Esmeralda presentava una buona aderenza al trattamento, pur mostrando una parziale consapevolezza riguardo alla necessità di una terapia di mantenimento continuativa. Questo aveva messo più volte in crisi la sua disponibilità a seguire le indicazioni terapeutiche, soprattutto allorché gli effetti collaterali diventavano più evidenti. A seguito del riscontro di un livello elevato di prolattina, Esmeralda aveva richiesto la sospensione del farmaco, sviluppando uno stato di arousal importante e potenzialmente rischioso. In quel contesto, olanzapina era apparsa una buona opzione per provare a ridurre i livelli di prolattina mantenendo un’adeguata azione antipsicotica, e sfruttando al contempo l’effetto sedativo e calmante del farmaco, che altrimenti si sarebbe dovuto ricercare mediante l’associazione con altri farmaci, con la possibilità molto concreta di minare la disponibilità della paziente a seguire il trattamento. A seguito dell’importante aumento ponderale, tuttavia, olanzapina non appariva più in grado di rispondere al meglio alle esigenze di Esmeralda, sia in termini clinici sia di aderenza alla terapia.
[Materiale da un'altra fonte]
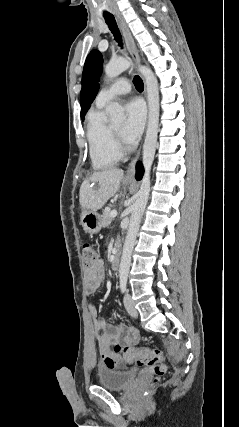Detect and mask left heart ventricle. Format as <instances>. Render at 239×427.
<instances>
[{"instance_id": "1", "label": "left heart ventricle", "mask_w": 239, "mask_h": 427, "mask_svg": "<svg viewBox=\"0 0 239 427\" xmlns=\"http://www.w3.org/2000/svg\"><path fill=\"white\" fill-rule=\"evenodd\" d=\"M114 129H115L118 133H120V132H121V125H120V124L115 125V126H114Z\"/></svg>"}]
</instances>
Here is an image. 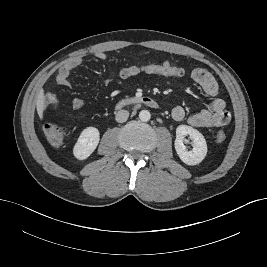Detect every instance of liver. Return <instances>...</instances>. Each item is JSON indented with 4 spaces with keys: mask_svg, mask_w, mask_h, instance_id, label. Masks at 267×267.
I'll return each mask as SVG.
<instances>
[{
    "mask_svg": "<svg viewBox=\"0 0 267 267\" xmlns=\"http://www.w3.org/2000/svg\"><path fill=\"white\" fill-rule=\"evenodd\" d=\"M36 106H37V113H38L40 119L42 120L43 119V112H44V108H45V95H44L43 90H41L39 95H38Z\"/></svg>",
    "mask_w": 267,
    "mask_h": 267,
    "instance_id": "1",
    "label": "liver"
}]
</instances>
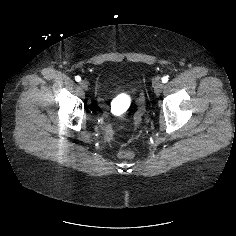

In questa circostanza, la sostituzione con cariprazina era sembrata una buona opportunità, purché realizzata mediante titolazione incrociata con olanzapina, al fine di minimizzare gli effetti da riduzione repentina dell’effetto anticolinergico e di quello antistaminico.
La sospensione brusca di olanzapina e la rapida titolazione di cariprazina hanno verosimilmente realizzato un rebound colinergico e istaminergico responsabili del quadro di confusione, acatisia e agitazione presentato da Esmeralda, ponendo l’attenzione sulla necessità di valutare non solo l’appropriatezza di una molecola antipsicotica per quel singolo paziente in quel determinato momento di malattia, ma anche personalizzando le modalità di ingresso in terapia sulla base dei trattamenti in essere al momento in cui si manifesta l’opportunità di uno switch.

Conflitto di interessi : gli autori dichiarano l’assenza di conflitto di interessi.